All the entries need to be quoted exactly, apart from the pictures, which you should drop.

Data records
——

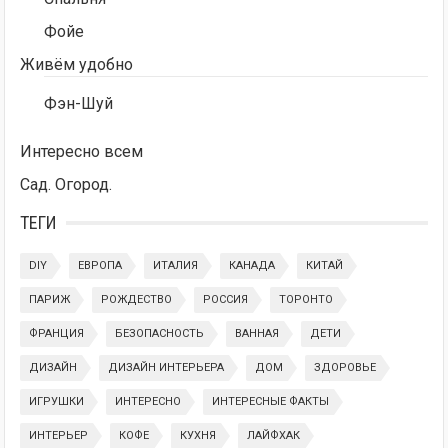
Фойе
Живём удобно
Фэн-Шуй
Интересно всем
Сад. Огород.
ТЕГИ
DIY
ЕВРОПА
ИТАЛИЯ
КАНАДА
КИТАЙ
ПАРИЖ
РОЖДЕСТВО
РОССИЯ
ТОРОНТО
ФРАНЦИЯ
БЕЗОПАСНОСТЬ
ВАННАЯ
ДЕТИ
ДИЗАЙН
ДИЗАЙН ИНТЕРЬЕРА
ДОМ
ЗДОРОВЬЕ
ИГРУШКИ
ИНТЕРЕСНО
ИНТЕРЕСНЫЕ ФАКТЫ
ИНТЕРЬЕР
КОФЕ
КУХНЯ
ЛАЙФХАК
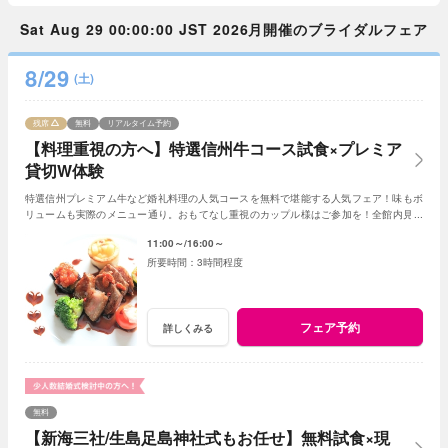
Sat Aug 29 00:00:00 JST 2026月開催のブライダルフェア
8/29
(土)
残席
無料
リアルタイム予約
【料理重視の方へ】特選信州牛コース試食×プレミア
貸切W体験
特選信州プレミアム牛など婚礼料理の人気コースを無料で堪能する人気フェア！味もボ
リュームも実際のメニュー通り。おもてなし重視のカップル様はご参加を！全館内見学
＆相談で一日一組貸切Wの魅力を体感できる！
11:00～
16:00～
3時間程度
フェア予約
詳しくみる
無料
【新海三社/生島足島神社式もお任せ】無料試食×現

——

EXERCISE ANSWER
Фойе
Живём удобно
Фэн-Шуй
Интересно всем
Сад. Огород.
ТЕГИ
DIY
ЕВРОПА
ИТАЛИЯ
КАНАДА
КИТАЙ
ПАРИЖ
РОЖДЕСТВО
РОССИЯ
ТОРОНТО
ФРАНЦИЯ
БЕЗОПАСНОСТЬ
ВАННАЯ
ДЕТИ
ДИЗАЙН
ДИЗАЙН ИНТЕРЬЕРА
ДОМ
ЗДОРОВЬЕ
ИГРУШКИ
ИНТЕРЕСНО
ИНТЕРЕСНЫЕ ФАКТЫ
ИНТЕРЬЕР
КОФЕ
КУХНЯ
ЛАЙФХАК
Sat Aug 29 00:00:00 JST 2026月開催のブライダルフェア
8/29
(土)
残席
無料
リアルタイム予約
【料理重視の方へ】特選信州牛コース試食×プレミア
貸切W体験
特選信州プレミアム牛など婚礼料理の人気コースを無料で堪能する人気フェア！味もボ
リュームも実際のメニュー通り。おもてなし重視のカップル様はご参加を！全館内見学
＆相談で一日一組貸切Wの魅力を体感できる！
11:00～
16:00～
3時間程度
フェア予約
詳しくみる
無料
【新海三社/生島足島神社式もお任せ】無料試食×現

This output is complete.